Building the Gadgetron

The Gadgetron source code is available on GitHub. The maintainers of the code build the Gadgetron in a conda environment to ensure that we are explicit about which versions of dependencies we use, etc. You can follow the same workflow:

Setting up a development environment

The Gadgetron project uses conda to manage dependencies. To set up a build environment, make sure you have conda installed and then:

conda env create -f environment.yml

Then activate the environment with:

conda activate gadgetron

and you are ready to work with the Gadgetron codebase.
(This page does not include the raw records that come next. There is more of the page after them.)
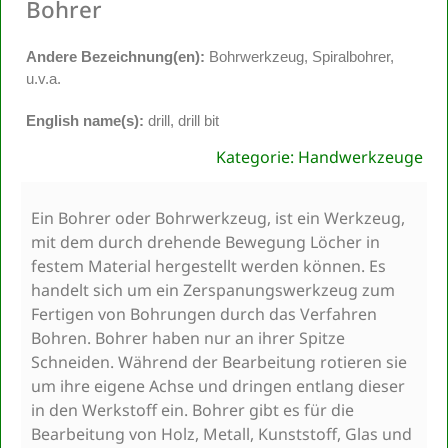
Bohrer
Andere Bezeichnung(en):
Bohrwerkzeug, Spiralbohrer,
u.v.a.
English name(s):
drill, drill bit
Kategorie: Handwerkzeuge
Ein Bohrer oder Bohrwerkzeug, ist ein Werkzeug,
mit dem durch drehende Bewegung Löcher in
festem Material hergestellt werden können. Es
handelt sich um ein Zerspanungswerkzeug zum
Fertigen von Bohrungen durch das Verfahren
Bohren. Bohrer haben nur an ihrer Spitze
Schneiden. Während der Bearbeitung rotieren sie
um ihre eigene Achse und dringen entlang dieser
in den Werkstoff ein. Bohrer gibt es für die
Bearbeitung von Holz, Metall, Kunststoff, Glas und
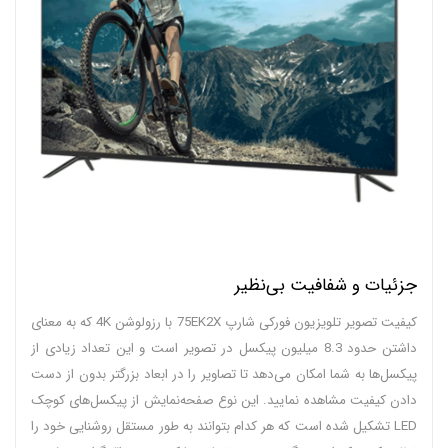
جزئیات و شفافیت بی‌نظیر
کیفیت تصویر تلویزیون فورکی شارپ 75EK2X با رزولوشن 4K که به معنای
داشتن حدود 8.3 میلیون پیکسل در تصویر است و این تعداد زیادی از
پیکسل‌ها به شما امکان می‌دهد تا تصاویر را در ابعاد بزرگتر بدون از دست
دادن کیفیت مشاهده نمایید. این نوع صفحه‌نمایش از پیکسل‌های کوچک
LED تشکیل شده است که هر کدام بتوانند به طور مستقل روشنایی خود را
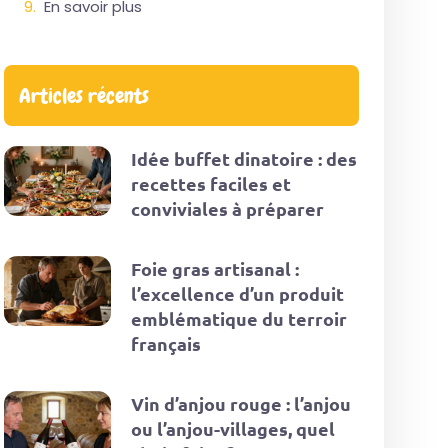
En savoir plus
Articles récents
Idée buffet dinatoire : des
recettes faciles et
conviviales à préparer
Foie gras artisanal :
l’excellence d’un produit
emblématique du terroir
français
Vin d’anjou rouge : l’anjou
ou l’anjou-villages, quel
Building in conda environment

In the conda environment (see above), you can build with:

git clone https://github.com/gadgetron/gadgetron.git
cd gadgetron
mkdir -p build
cd build
cmake -GNinja -DCMAKE_BUILD_TYPE=Release -DUSE_MKL=ON -DCMAKE_INSTALL_PREFIX=${CONDA_PREFIX} ../
ninja
ninja install

Running end to end tests

After building and installing the Gadgetron, it is recommended to run the end to end tests:

cd test/integration
python get_data.py
python run_tests.py --echo-log-on-failure --timeout=600 -F --stats stats.csv cases/*

Building Docker images

The Gadgetron project also uses Docker images for building and distributing the Gadgetron. The Dockerfile at the root of the repo provides multiple build stages for the different types (dev or rt) and flavors (cuda or nocuda) of images that you may want to use. Use the build-images.sh convenience script to build the images, e.g.:

./build-images --type dev --flavor cuda

for a CUDA development image. See ./build-images.sh --help for details.
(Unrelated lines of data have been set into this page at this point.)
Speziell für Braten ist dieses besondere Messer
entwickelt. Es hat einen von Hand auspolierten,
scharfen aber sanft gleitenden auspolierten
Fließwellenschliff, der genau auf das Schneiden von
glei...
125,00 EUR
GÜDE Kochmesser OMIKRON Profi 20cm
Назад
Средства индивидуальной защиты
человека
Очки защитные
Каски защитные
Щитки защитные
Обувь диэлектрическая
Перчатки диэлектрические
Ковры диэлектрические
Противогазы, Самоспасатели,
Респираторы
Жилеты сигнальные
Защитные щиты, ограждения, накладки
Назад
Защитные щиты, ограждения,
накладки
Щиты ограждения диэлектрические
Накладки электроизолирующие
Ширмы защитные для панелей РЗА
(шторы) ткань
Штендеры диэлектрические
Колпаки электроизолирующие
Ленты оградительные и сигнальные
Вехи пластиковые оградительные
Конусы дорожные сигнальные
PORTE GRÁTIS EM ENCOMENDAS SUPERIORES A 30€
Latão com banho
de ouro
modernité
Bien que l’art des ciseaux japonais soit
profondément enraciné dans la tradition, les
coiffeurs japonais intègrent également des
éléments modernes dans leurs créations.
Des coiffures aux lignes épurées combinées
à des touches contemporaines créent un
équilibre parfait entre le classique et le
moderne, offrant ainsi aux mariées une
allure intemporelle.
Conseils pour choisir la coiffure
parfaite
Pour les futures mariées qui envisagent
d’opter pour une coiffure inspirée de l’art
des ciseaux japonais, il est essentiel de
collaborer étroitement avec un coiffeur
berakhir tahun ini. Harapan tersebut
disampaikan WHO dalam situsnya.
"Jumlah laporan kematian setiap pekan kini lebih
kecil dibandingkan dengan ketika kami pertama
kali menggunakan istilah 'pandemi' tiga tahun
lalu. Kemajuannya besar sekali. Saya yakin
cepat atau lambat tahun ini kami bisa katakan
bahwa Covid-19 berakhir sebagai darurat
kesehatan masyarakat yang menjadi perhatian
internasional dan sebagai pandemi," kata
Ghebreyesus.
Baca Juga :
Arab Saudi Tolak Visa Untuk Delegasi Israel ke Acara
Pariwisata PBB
The images provided should look like:

ghcr.io/gadgetron/gadgetron/gadgetron_ubuntu_dev_cuda:latest
ghcr.io/gadgetron/gadgetron/gadgetron_ubuntu_dev_nocuda:latest
ghcr.io/gadgetron/gadgetron/gadgetron_ubuntu_rt_cuda:latest
ghcr.io/gadgetron/gadgetron/gadgetron_ubuntu_rt_nocuda:latest

The dev (development) images contain all the dependencies needed to build the Gadgetron but not the actual Gadgetron binaries. The rt (runtime) images contain a working version of the Gadgetron but without the dependencies needed to build.

To run the Gadgetron:

docker run --gpus=all -ti -p 9004:9002 ghcr.io/gadgetron/gadgetron/gadgetron_ubuntu_rt_cuda:latest

This will run the GPU enabled version of the Gadgetron and expose it on port 9004.
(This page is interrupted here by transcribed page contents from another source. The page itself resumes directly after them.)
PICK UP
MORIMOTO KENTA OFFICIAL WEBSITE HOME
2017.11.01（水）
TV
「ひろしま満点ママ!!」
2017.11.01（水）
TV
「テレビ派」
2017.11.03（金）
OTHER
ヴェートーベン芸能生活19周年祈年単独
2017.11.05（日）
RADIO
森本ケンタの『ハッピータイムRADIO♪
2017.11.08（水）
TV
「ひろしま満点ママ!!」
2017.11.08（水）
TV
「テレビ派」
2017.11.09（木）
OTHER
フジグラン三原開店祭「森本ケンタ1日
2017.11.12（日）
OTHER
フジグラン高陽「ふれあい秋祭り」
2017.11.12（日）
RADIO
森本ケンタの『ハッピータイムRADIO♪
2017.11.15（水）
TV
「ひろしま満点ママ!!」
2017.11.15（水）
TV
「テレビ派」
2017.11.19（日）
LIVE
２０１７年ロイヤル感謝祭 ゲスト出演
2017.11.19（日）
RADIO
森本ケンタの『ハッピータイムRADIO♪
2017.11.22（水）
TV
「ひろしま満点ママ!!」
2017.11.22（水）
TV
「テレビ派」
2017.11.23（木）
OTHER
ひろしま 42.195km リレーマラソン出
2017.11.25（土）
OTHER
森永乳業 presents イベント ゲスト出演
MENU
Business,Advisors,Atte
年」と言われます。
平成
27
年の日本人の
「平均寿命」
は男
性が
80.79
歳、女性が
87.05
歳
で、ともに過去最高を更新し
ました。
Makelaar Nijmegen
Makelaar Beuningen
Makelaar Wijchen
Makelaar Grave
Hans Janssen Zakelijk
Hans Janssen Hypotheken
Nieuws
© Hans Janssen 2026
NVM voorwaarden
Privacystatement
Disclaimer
Using a devcontainer for development

The repository has a .devcontainer configuration for use with the VS Code Remote. Open the Gadgetron folder in VS Code and make sure you have the Remote-Containers extension installed. The extension should prompt you to reopen in a devcontainer, which will have all the dependences and tools needed for Gadgetron development.